The only witness to the accident was the driver himself who, according to the police report, was a male in his early twenties. He stated that I was headed south on SE Ladd Ave., when my bike jerked and turned to the left and I fell off. At this time, I can neither confirm nor deny this accounting of events. Down on the street, I started to sit up when the driver apparently did not have time to stop or to turn out of the way. There were no other moving cars in either direction and I was by myself and not passing another bicyclist. At impact (approx. 20-25 mph) my helmet and shoes were knocked off my body. I truly believe that my helmet saved my life. So, if you ride a bike, wear your helmet! The car drove over me and dragged me underneath for 30 feet. After stopping, the driver got out and went back to his car to check on me, then called 911. I am sure he was horrified at my condition.
“Though many of my injuries have healed, there are others that may not. I will never be the same… I can’t complain. I can’t wait to get back to work and on my bike! I have many miles to catch up on!
I was then taken to OHSU hospital in an unresponsive state. I was comatose for 3 weeks with 6 fractures to my spine, 2 factures to skull, 3 fractures to my right Leg and I had 13 titanium screens to hold my pelvis together. My wife was told to prepare herself for my death. How would she raise three little boys under the age of seven alone?
When I finally awoke from the coma and was able to speak, I remember asking “Why am I in the hospital”? My Nurse told me I was in a bicycle accident. I could not believe it; I thought that I always rode so safely. My closest friends from college days, Dorian, John and Brian came out to see me. Dorian is also an avid bicyclist and he picked up my bike from the Police station and told me that my bike was in excellent condition. The Police investigation of ‘the bike’, found no fault in the bike and its working components. The Chain did not come off, the tires had correct air pressure, the wheels were true, brake pads with correct braking surface area and the front fork and steering with correct tension (no play).

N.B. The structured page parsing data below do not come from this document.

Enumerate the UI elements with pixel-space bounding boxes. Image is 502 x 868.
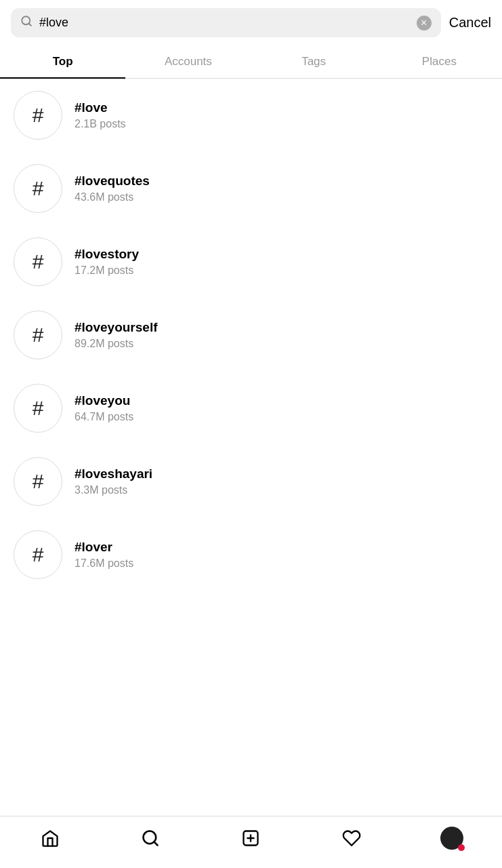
hashtag-post-count: 89.2M posts — [75, 338, 158, 350]
hashtag-symbol: # — [33, 323, 44, 347]
hashtag-name: #love — [75, 100, 126, 115]
search-icon — [20, 15, 33, 31]
hashtag-post-count: 17.2M posts — [75, 264, 139, 277]
hashtag-list-item[interactable]: # #lover 17.6M posts — [0, 518, 502, 591]
hashtag-list-item[interactable]: # #loveyou 64.7M posts — [0, 372, 502, 445]
home-icon — [41, 829, 60, 848]
hashtag-list-item[interactable]: # #lovestory 17.2M posts — [0, 225, 502, 298]
hashtag-name: #loveyourself — [75, 320, 158, 335]
tab-tags[interactable]: Tags — [251, 45, 377, 78]
clear-search-button[interactable] — [417, 16, 432, 31]
hashtag-post-count: 17.6M posts — [75, 557, 133, 570]
hashtag-info: #lover 17.6M posts — [75, 540, 133, 570]
hashtag-name: #lover — [75, 540, 133, 555]
hashtag-info: #lovequotes 43.6M posts — [75, 174, 150, 203]
cancel-button[interactable]: Cancel — [449, 15, 491, 31]
hashtag-list-item[interactable]: # #loveyourself 89.2M posts — [0, 298, 502, 372]
nav-post[interactable] — [234, 825, 268, 852]
hashtag-icon-circle: # — [14, 384, 62, 433]
tab-accounts[interactable]: Accounts — [125, 45, 251, 78]
hashtag-info: #loveyourself 89.2M posts — [75, 320, 158, 350]
hashtag-icon-circle: # — [14, 457, 62, 506]
heart-icon — [342, 829, 361, 848]
search-nav-icon — [141, 829, 160, 848]
tab-places[interactable]: Places — [377, 45, 502, 78]
hashtag-list-item[interactable]: # #lovequotes 43.6M posts — [0, 152, 502, 225]
hashtag-info: #love 2.1B posts — [75, 100, 126, 130]
hashtag-icon-circle: # — [14, 530, 62, 579]
hashtag-symbol: # — [33, 397, 44, 420]
hashtag-post-count: 3.3M posts — [75, 484, 152, 496]
tab-top[interactable]: Top — [0, 45, 125, 78]
tab-bar: Top Accounts Tags Places — [0, 45, 502, 79]
hashtag-name: #loveshayari — [75, 467, 152, 481]
hashtag-info: #loveshayari 3.3M posts — [75, 467, 152, 496]
search-bar: #love Cancel — [0, 0, 502, 45]
search-input-wrapper[interactable]: #love — [11, 8, 441, 37]
hashtag-icon-circle: # — [14, 311, 62, 359]
hashtag-list: # #love 2.1B posts # #lovequotes 43.6M p… — [0, 79, 502, 591]
hashtag-name: #lovestory — [75, 247, 139, 262]
hashtag-list-item[interactable]: # #love 2.1B posts — [0, 79, 502, 152]
hashtag-name: #loveyou — [75, 393, 133, 408]
hashtag-symbol: # — [33, 250, 44, 273]
hashtag-list-item[interactable]: # #loveshayari 3.3M posts — [0, 445, 502, 518]
post-icon — [241, 829, 260, 848]
hashtag-symbol: # — [33, 470, 44, 493]
hashtag-icon-circle: # — [14, 164, 62, 213]
hashtag-post-count: 2.1B posts — [75, 118, 126, 130]
hashtag-symbol: # — [33, 177, 44, 200]
nav-activity[interactable] — [335, 825, 369, 852]
hashtag-post-count: 43.6M posts — [75, 191, 150, 203]
bottom-nav — [0, 816, 502, 868]
hashtag-post-count: 64.7M posts — [75, 411, 133, 423]
hashtag-icon-circle: # — [14, 237, 62, 286]
nav-search[interactable] — [133, 825, 167, 852]
search-query-text: #love — [39, 16, 410, 30]
hashtag-info: #loveyou 64.7M posts — [75, 393, 133, 423]
content-area: # #love 2.1B posts # #lovequotes 43.6M p… — [0, 79, 502, 816]
hashtag-symbol: # — [33, 104, 44, 127]
svg-line-1 — [28, 23, 30, 25]
profile-avatar — [440, 827, 463, 850]
svg-line-3 — [154, 842, 158, 845]
hashtag-info: #lovestory 17.2M posts — [75, 247, 139, 277]
hashtag-icon-circle: # — [14, 91, 62, 140]
nav-profile[interactable] — [435, 825, 469, 852]
nav-home[interactable] — [33, 825, 67, 852]
hashtag-name: #lovequotes — [75, 174, 150, 189]
hashtag-symbol: # — [33, 543, 44, 566]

I was in three different Hospitals over three months, I had to get around in a wheelchair until doctors approved that my spine had healed enough for me stand up and bear weight. Following a final CT of my spine, I was approved to walk with the use of a cane, three weeks prior to my release. My therapist helped me to re-learn how to walk and climb stars with a cain. Now I am walking four to five sets of three neighborhood blocks at a time, every day, without a cane. I have full mobility with no pain. It’s true, if you don’t use a muscle they will get weak. I am trying to get back my overall strength by doing as much as possible as I can to get back to the fit person as I was prior. I am still working with a speech therapist, as re-learning how to speak has been the most difficult part of my therapy. It’s been a long ‘road’ back to recovery, just taking every day as it comes and I thought that recovery would happen a lot faster. Though many of my injuries have healed, there are others that may not. I will never be the same. However, considering the extent and severity of my injuries, I can’t complain. I can’t wait to get back to work and on my bike! I have many miles to catch up on!
And I will!!!
Karl “Kajomo” Moritz
Thanks for sharing your experience with us Karl. We are all pulling for your recovery.